Uma residência de design e artesanato, com coordenação de Miguel Flor, ou a exibição na vila de Rabo de Peixe dos screenings resultantes da exposição O Narcisismo das Pequenas Diferenças, de Pauliana Valente Pimentel, que esteve em residência no Walk & Talk há um ano, são outros dos destaques. “E haverá também muita festa!”, garante Jesse James, respondendo a quem acha o festival demasiado sério. “Este é um festival de artes, que tem densidade, e que exige disponibilidade para nos conectarmos com alguns conteúdos, mas também pretende ser uma coisa divertida, da ordem da sociabilização, do prazer.” Aliar essas duas dimensões, misturando pesquisa, experiência e sentido lúdico, é por norma o que define as escolhas musicais, e este ano não será diferente, com nomes como as Thug Unicorn ou o muito celebrado Conan Osiris a fazerem parte do menu.
À oitava edição, o Walk & Talk terá o seu maior orçamento de sempre: pela primeira vez, o festival foi contemplado com um apoio da DGArtes. “É uma espécie de reconhecimento e permite uma diferença substancial no orçamento, que este ano cresce à volta de 60 mil euros, subindo a um total de 170 mil euros”, diz Jesse James.

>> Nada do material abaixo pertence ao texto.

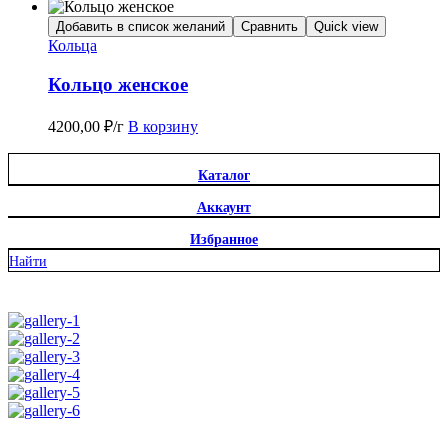
Добавить в список желаний
Сравнить
Quick view
Кольца
Кольцо женское
4200,00
₽
/г
В корзину
Каталог
Аккаунт
Избранное
Найти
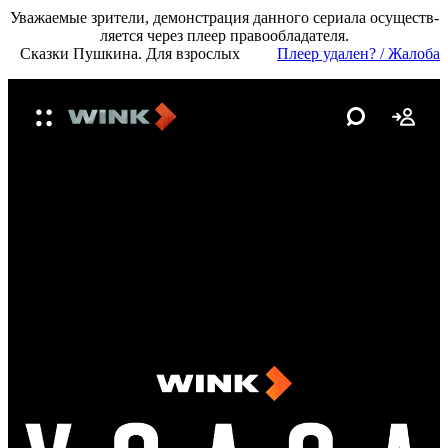
Ува­жае­мые зри­те­ли, де­мон­ст­ра­ция дан­но­го се­риа­ла осу­ще­ст­в­
ля­ет­ся че­рез пле­ер пра­во­об­ла­да­те­ля.
Сказки Пушкина. Для взрослых
Пле­ер уда­лен? / Жа­ло­ба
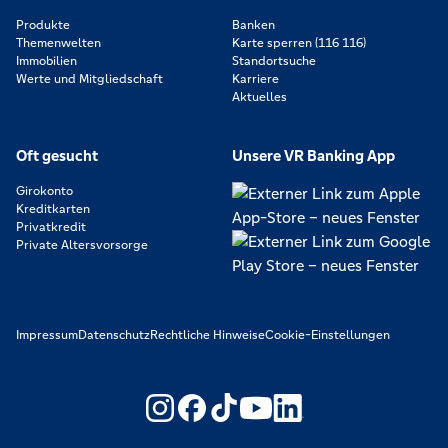
Produkte
Banken
Themenwelten
Karte sperren (116 116)
Immobilien
Standortsuche
Werte und Mitgliedschaft
Karriere
Aktuelles
Oft gesucht
Unsere VR Banking App
Girokonto
Kreditkarten
Privatkredit
Private Altersvorsorge
Impressum
Datenschutz
Rechtliche Hinweise
Cookie-Einstellungen
https://www.youtube.com/@V
https://www.linkedin.c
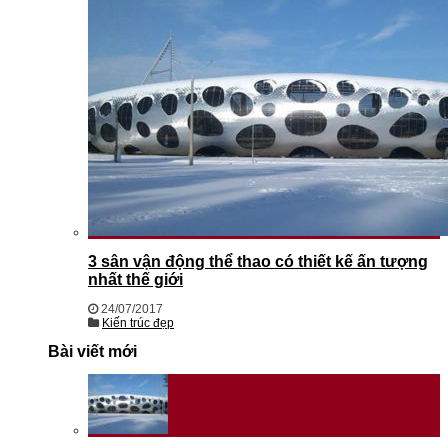
3 sân vận động thể thao có thiết kế ấn tượng
nhất thế giới
24/07/2017
Kiến trúc đẹp
Bài viết mới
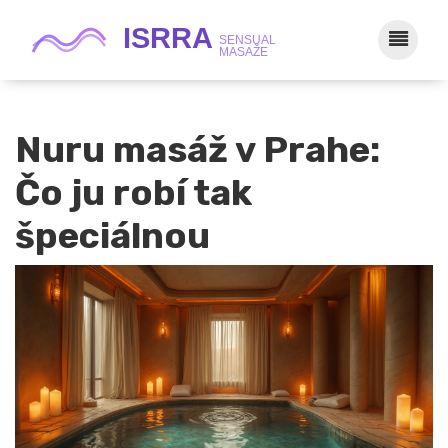
Nuru masáž v Prahe:
Čo ju robí tak
špeciálnou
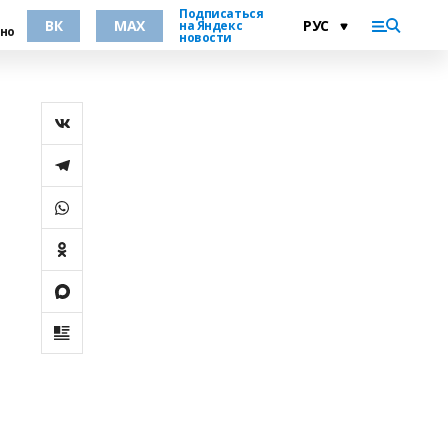
Подписаться
ВК
MAX
на Яндекс
но
новости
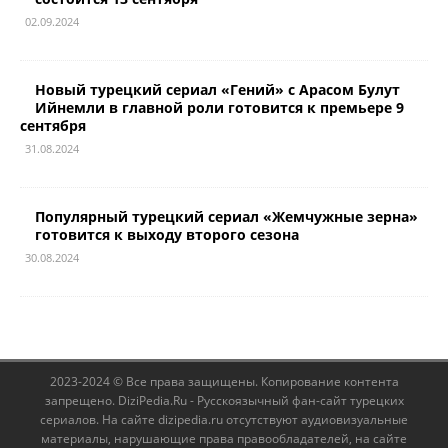
02.09.2024
Новый турецкий сериал «Гений» с Арасом Булут
Ийнемли в главной роли готовится к премьере 9
сентября
31.08.2024
Популярный турецкий сериал «Жемчужные зерна»
готовится к выходу второго сезона
30.08.2024
2023-2024 © Все права защищены. Копирование контента
запрещено. DiziPedia.Ru - Русскоязычный фан-сайт турецких
сериалов. На сайте dizipedia.ru отсутствуют аудиовизуальные
материалы, нарушающие права правообладателей, на сайте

Esse novo fluxo financeiro poderia ter sido encarado como uma hipótese de o festival crescer em dimensão, mas não foi essa a filosofia adoptada. “Podíamos ampliá-lo ou manter a escala, dando outras condições de trabalho aos artistas, melhorando o acolhimento e pagando ordenados decentes à equipa; optámos pela segunda hipótese. Ainda não é o nível que desejamos, mas é um passo”, advoga Jesse James, vincando que o festival vai investir cada vez no formato de residência artística, que tendencialmente se estenderá por dois anos, entre a investigação e a apresentação, sempre com a meta de pensar a relação com a comunidade local, o conceito de espaço público e de geografia e, este ano, em particular, de ilha.